Investigatory Powers (Amendment) Bill [HL]

My Lords, I thank noble Lords for this short debate and the scrutiny on these important issues. First, I will address Amendments 15

and 16 tabled by the noble Lord, Lord West of Spithead, which seek to remove Clause 13 and the Schedule from the Bill. We have covered some of the same ground as we did in Committee, and I am afraid that much of my response will make similar points to those I made then. However, I can appreciate why he has raised the points he made about these provisions, and I hope that I can still provide him with assurance on why these measures are needed and proportionate.

As the Government have been clear, the purpose of Clause 13 is to ensure that bodies with regulatory or supervisory functions are not inhibited from performing the roles expected of them by Parliament. It restores their pre-existing statutory powers to acquire CD in support of those functions. When the IPA was passed in 2016—under the expert stewardship of the noble Lord’s fellow ISC member in the other place, the right honourable Member for South Holland and The Deepings—it made specific provision, at Section 61(7)(f) and (j) respectively, for the acquisition of CD for the purposes of taxation and oversight of financial services, markets and financial stability. The noble Lord and his fellow committee members have queried whether we are “unmaking” these measures in the 2016 Act through Clause 13 of the Bill. I would therefore like to put beyond doubt what has happened since then to lead us to this point of needing to refine rather than unmake these provisions.

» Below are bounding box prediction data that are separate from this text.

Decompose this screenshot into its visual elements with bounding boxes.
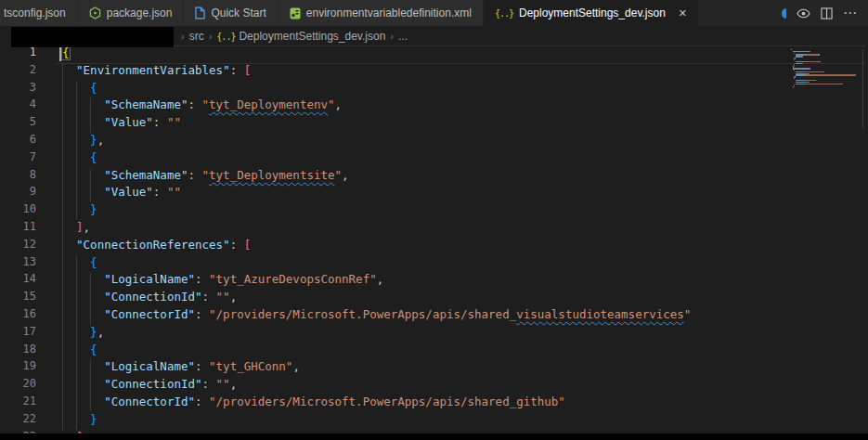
line-number: 20: [0, 377, 36, 395]
line-number: 6: [0, 133, 36, 150]
code-text: }: [62, 202, 97, 220]
line-number: 2: [0, 63, 36, 81]
line-number: 10: [0, 202, 36, 220]
chevron-right-icon: ›: [390, 31, 394, 42]
code-text: "SchemaName": "tyt_Deploymentenv",: [62, 97, 342, 115]
more-actions-button[interactable]: ⋯: [843, 5, 858, 21]
code-text: },: [62, 133, 104, 150]
line-number: 5: [0, 115, 36, 133]
json-braces-icon: {..}: [495, 8, 513, 19]
code-line[interactable]: 5 "Value": "": [0, 115, 868, 133]
code-line[interactable]: 1{: [0, 45, 868, 63]
breadcrumb-label: ...: [398, 30, 408, 43]
tab-environmentvariabledefinition-xml[interactable]: environmentvariabledefinition.xml: [279, 0, 483, 26]
tab-tsconfig-json[interactable]: tsconfig.json: [0, 0, 77, 26]
split-editor-icon: [821, 7, 833, 19]
tab-label: DeploymentSettings_dev.json: [519, 6, 666, 19]
line-number: 19: [0, 359, 36, 377]
chevron-right-icon: ›: [181, 31, 185, 42]
code-text: }: [62, 412, 97, 430]
redacted-region: [0, 434, 868, 440]
breadcrumb-item-[interactable]: ...: [398, 30, 408, 43]
code-line[interactable]: 13 {: [0, 255, 868, 273]
code-text: "Value": "": [62, 115, 181, 133]
code-text: "ConnectionId": "",: [62, 290, 237, 307]
chevron-right-icon: ›: [209, 31, 213, 42]
code-line[interactable]: 4 "SchemaName": "tyt_Deploymentenv",: [0, 97, 868, 115]
tab-label: Quick Start: [211, 6, 266, 19]
editor-actions: ⋯: [771, 0, 868, 26]
code-line[interactable]: 21 "ConnectorId": "/providers/Microsoft.…: [0, 395, 868, 412]
redacted-region: [11, 27, 174, 47]
split-editor-button[interactable]: [821, 7, 833, 19]
open-preview-button[interactable]: [797, 6, 810, 20]
code-line[interactable]: 2 "EnvironmentVariables": [: [0, 63, 868, 81]
code-text: "ConnectionReferences": [: [62, 238, 251, 255]
code-lines: 1{2 "EnvironmentVariables": [3 {4 "Schem…: [0, 45, 868, 434]
breadcrumb-label: src: [189, 30, 204, 43]
code-line[interactable]: 14 "LogicalName": "tyt_AzureDevopsConnRe…: [0, 272, 868, 290]
code-line[interactable]: 16 "ConnectorId": "/providers/Microsoft.…: [0, 307, 868, 325]
line-number: 17: [0, 325, 36, 343]
tab-label: environmentvariabledefinition.xml: [306, 6, 472, 19]
line-number: 8: [0, 168, 36, 186]
code-line[interactable]: 11 ],: [0, 220, 868, 238]
eye-icon: [797, 6, 810, 20]
code-text: {: [62, 255, 97, 273]
breadcrumb-item-deploymentsettings-dev-json[interactable]: {..}DeploymentSettings_dev.json: [216, 30, 385, 43]
scrollbar[interactable]: [862, 49, 863, 129]
code-text: "EnvironmentVariables": [: [62, 63, 251, 81]
code-text: "ConnectionId": "",: [62, 377, 237, 395]
line-number: 13: [0, 255, 36, 273]
line-number: 12: [0, 238, 36, 255]
breadcrumb-item-src[interactable]: src: [189, 30, 204, 43]
code-text: {: [62, 343, 97, 360]
code-text: "ConnectorId": "/providers/Microsoft.Pow…: [62, 395, 565, 412]
line-number: 22: [0, 412, 36, 430]
tab-label: tsconfig.json: [4, 6, 66, 19]
code-text: "Value": "": [62, 185, 181, 202]
code-line[interactable]: 15 "ConnectionId": "",: [0, 290, 868, 307]
code-line[interactable]: 17 },: [0, 325, 868, 343]
line-number: 9: [0, 185, 36, 202]
code-line[interactable]: 20 "ConnectionId": "",: [0, 377, 868, 395]
minimap[interactable]: [791, 49, 861, 88]
code-text: {: [62, 150, 97, 168]
code-text: "SchemaName": "tyt_Deploymentsite",: [62, 168, 349, 186]
line-number: 21: [0, 395, 36, 412]
code-line[interactable]: 6 },: [0, 133, 868, 150]
line-number: 15: [0, 290, 36, 307]
line-number: 3: [0, 81, 36, 98]
code-line[interactable]: 9 "Value": "": [0, 185, 868, 202]
code-line[interactable]: 8 "SchemaName": "tyt_Deploymentsite",: [0, 168, 868, 186]
tab-quick-start[interactable]: Quick Start: [184, 0, 277, 26]
line-number: 4: [0, 97, 36, 115]
line-number: 1: [0, 45, 36, 63]
code-text: ],: [62, 220, 90, 238]
tab-close-icon[interactable]: ✕: [679, 8, 687, 19]
code-line[interactable]: 7 {: [0, 150, 868, 168]
code-editor[interactable]: 1{2 "EnvironmentVariables": [3 {4 "Schem…: [0, 45, 868, 434]
code-text: {: [62, 81, 97, 98]
code-line[interactable]: 19 "LogicalName": "tyt_GHConn",: [0, 359, 868, 377]
tab-package-json[interactable]: package.json: [78, 0, 184, 26]
code-text: "LogicalName": "tyt_GHConn",: [62, 359, 300, 377]
code-text: {: [62, 45, 70, 63]
line-number: 16: [0, 307, 36, 325]
code-line[interactable]: 12 "ConnectionReferences": [: [0, 238, 868, 255]
line-number: 18: [0, 343, 36, 360]
code-line[interactable]: 22 }: [0, 412, 868, 430]
tab-label: package.json: [107, 6, 173, 19]
code-text: "LogicalName": "tyt_AzureDevopsConnRef",: [62, 272, 383, 290]
line-number: 11: [0, 220, 36, 238]
code-line[interactable]: 18 {: [0, 343, 868, 360]
breadcrumb-label: DeploymentSettings_dev.json: [239, 30, 385, 43]
line-number: 7: [0, 150, 36, 168]
notification-badge: [782, 8, 786, 19]
tab-bar: tsconfig.jsonpackage.jsonQuick Startenvi…: [0, 0, 868, 26]
vscode-window: tsconfig.jsonpackage.jsonQuick Startenvi…: [0, 0, 868, 440]
code-line[interactable]: 10 }: [0, 202, 868, 220]
tab-deploymentsettings-dev-json[interactable]: {..}DeploymentSettings_dev.json✕: [484, 0, 698, 26]
code-line[interactable]: 3 {: [0, 81, 868, 98]
code-text: },: [62, 325, 104, 343]
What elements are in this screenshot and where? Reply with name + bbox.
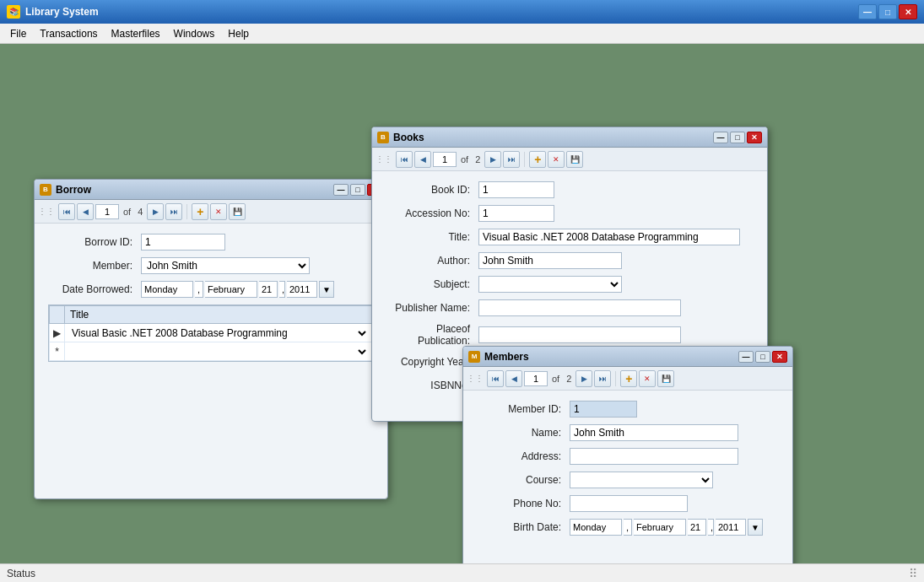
borrow-id-input[interactable] [141, 234, 225, 251]
books-title-label: Books [393, 132, 424, 143]
members-close-btn[interactable]: ✕ [772, 351, 787, 363]
member-birth-row: Birth Date: Monday , February 21 , 2011 … [477, 519, 779, 536]
book-id-input[interactable] [478, 181, 554, 198]
member-birth-calendar-btn[interactable]: ▼ [748, 519, 763, 536]
member-course-select[interactable] [570, 472, 713, 488]
borrow-member-select[interactable]: John Smith [141, 257, 310, 274]
borrow-add-btn[interactable]: + [192, 203, 208, 220]
menu-transactions[interactable]: Transactions [33, 26, 104, 41]
publisher-input[interactable] [478, 299, 681, 316]
borrow-current-page[interactable] [95, 204, 119, 219]
member-address-input[interactable] [570, 448, 738, 465]
accession-input[interactable] [478, 205, 554, 222]
borrow-first-btn[interactable]: ⏮ [58, 203, 75, 220]
borrow-total-pages: 4 [135, 207, 145, 217]
books-last-btn[interactable]: ⏭ [503, 151, 520, 168]
member-name-input[interactable] [570, 424, 738, 441]
book-id-label: Book ID: [386, 184, 478, 196]
books-window-controls: — □ ✕ [713, 132, 762, 143]
borrow-id-label: Borrow ID: [48, 236, 141, 248]
borrow-prev-btn[interactable]: ◀ [77, 203, 94, 220]
borrow-next-btn[interactable]: ▶ [147, 203, 164, 220]
member-birth-daynum: 21 [688, 519, 706, 536]
borrow-date-comma: , [195, 281, 203, 298]
borrow-date-calendar-btn[interactable]: ▼ [319, 281, 334, 298]
members-window-title: M Members — □ ✕ [463, 347, 792, 367]
app-title: Library System [25, 6, 99, 18]
member-address-label: Address: [477, 450, 570, 462]
member-phone-label: Phone No: [477, 498, 570, 509]
author-row: Author: [386, 252, 754, 269]
members-of-label: of [549, 374, 562, 384]
title-input[interactable] [478, 229, 740, 245]
status-label: Status [7, 568, 35, 579]
borrow-member-row: Member: John Smith [48, 257, 374, 274]
menu-file[interactable]: File [3, 26, 33, 41]
members-delete-btn[interactable]: ✕ [639, 370, 656, 387]
borrow-minimize-btn[interactable]: — [333, 184, 349, 196]
member-name-row: Name: [477, 424, 779, 441]
borrow-id-row: Borrow ID: [48, 234, 374, 251]
title-bar-controls: — □ ✕ [858, 4, 917, 19]
close-button[interactable]: ✕ [899, 4, 917, 19]
borrow-save-btn[interactable]: 💾 [229, 203, 246, 220]
menu-windows[interactable]: Windows [167, 26, 222, 41]
publisher-row: Publisher Name: [386, 299, 754, 316]
member-id-row: Member ID: [477, 401, 779, 418]
books-prev-btn[interactable]: ◀ [414, 151, 431, 168]
books-close-btn[interactable]: ✕ [747, 132, 762, 143]
subject-row: Subject: [386, 276, 754, 293]
books-delete-btn[interactable]: ✕ [548, 151, 565, 168]
borrow-date-year: 2011 [287, 281, 317, 298]
books-add-btn[interactable]: + [529, 151, 546, 168]
menu-masterfiles[interactable]: Masterfiles [105, 26, 167, 41]
books-save-btn[interactable]: 💾 [566, 151, 583, 168]
members-next-btn[interactable]: ▶ [575, 370, 592, 387]
author-input[interactable] [478, 252, 622, 269]
books-minimize-btn[interactable]: — [713, 132, 728, 143]
subject-select[interactable] [478, 276, 622, 293]
members-window: M Members — □ ✕ ⋮⋮ ⏮ ◀ of 2 ▶ ⏭ + ✕ 💾 Me… [462, 346, 793, 563]
borrow-last-btn[interactable]: ⏭ [165, 203, 182, 220]
books-first-btn[interactable]: ⏮ [396, 151, 413, 168]
title-row: Title: [386, 229, 754, 245]
members-add-btn[interactable]: + [620, 370, 637, 387]
author-label: Author: [386, 255, 478, 267]
workspace: B Borrow — □ ✕ ⋮⋮ ⏮ ◀ of 4 ▶ ⏭ + ✕ 💾 [0, 44, 924, 563]
members-minimize-btn[interactable]: — [738, 351, 754, 363]
members-save-btn[interactable]: 💾 [657, 370, 674, 387]
borrow-window: B Borrow — □ ✕ ⋮⋮ ⏮ ◀ of 4 ▶ ⏭ + ✕ 💾 [34, 179, 388, 499]
borrow-delete-btn[interactable]: ✕ [210, 203, 227, 220]
borrow-book-select-1[interactable]: Visual Basic .NET 2008 Database Programm… [68, 326, 369, 340]
books-current-page[interactable] [433, 152, 457, 167]
borrow-of-label: of [121, 207, 133, 217]
placeof-input[interactable] [478, 326, 681, 343]
books-maximize-btn[interactable]: □ [730, 132, 745, 143]
members-maximize-btn[interactable]: □ [755, 351, 770, 363]
members-prev-btn[interactable]: ◀ [505, 370, 522, 387]
member-id-input[interactable] [570, 401, 637, 418]
member-phone-input[interactable] [570, 495, 688, 512]
borrow-date-label: Date Borrowed: [48, 283, 141, 295]
members-last-btn[interactable]: ⏭ [594, 370, 611, 387]
books-of-label: of [458, 154, 471, 164]
borrow-table-title-header: Title [65, 306, 373, 324]
borrow-maximize-btn[interactable]: □ [350, 184, 365, 196]
books-next-btn[interactable]: ▶ [484, 151, 501, 168]
accession-label: Accession No: [386, 207, 478, 219]
members-first-btn[interactable]: ⏮ [487, 370, 504, 387]
placeof-row: Placeof Publication: [386, 323, 754, 347]
members-current-page[interactable] [524, 371, 548, 386]
borrow-form-content: Borrow ID: Member: John Smith Date Borro… [35, 224, 387, 498]
minimize-button[interactable]: — [858, 4, 877, 19]
members-total-pages: 2 [564, 374, 574, 384]
borrow-date-comma2: , [279, 281, 285, 298]
books-total-pages: 2 [473, 154, 483, 164]
borrow-title-label: Borrow [56, 184, 91, 196]
maximize-button[interactable]: □ [878, 4, 897, 19]
members-nav-toolbar: ⋮⋮ ⏮ ◀ of 2 ▶ ⏭ + ✕ 💾 [463, 367, 792, 391]
member-birth-comma: , [624, 519, 632, 536]
borrow-nav-toolbar: ⋮⋮ ⏮ ◀ of 4 ▶ ⏭ + ✕ 💾 [35, 200, 387, 224]
borrow-book-select-2[interactable] [68, 345, 369, 358]
menu-help[interactable]: Help [221, 26, 256, 41]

Following the Tele2 and Watson judgment from the Court of Justice of the European Union in 2016, the Government took the opportunity to streamline the statute book, including but not limited to some changes in response to that judgment. This streamlining included the removal of the regulatory provisions contained in the IPA because, at that time, those public authorities with regulatory or supervisory functions were able to acquire the data they needed using their own information-gathering powers, and Section 12 of the IPA had not yet been commenced, removing many of those powers. The relevant data was outside of the provisions of the IPA at this time and therefore not considered to come within the definition of CD.

Since then, businesses have operated their services more and more online. This has meant that many have become, in part at least, telecommunications operators as defined by the IPA. As a consequence, growing amounts of the data that they collect—which regulatory and supervisory bodies would have previously been able to access using their own information-gathering powers—now fall within the IPA’s definition of CD. The effect of this is that public authorities are increasingly unable to acquire the CD that they need to perform their statutory civil or regulatory functions.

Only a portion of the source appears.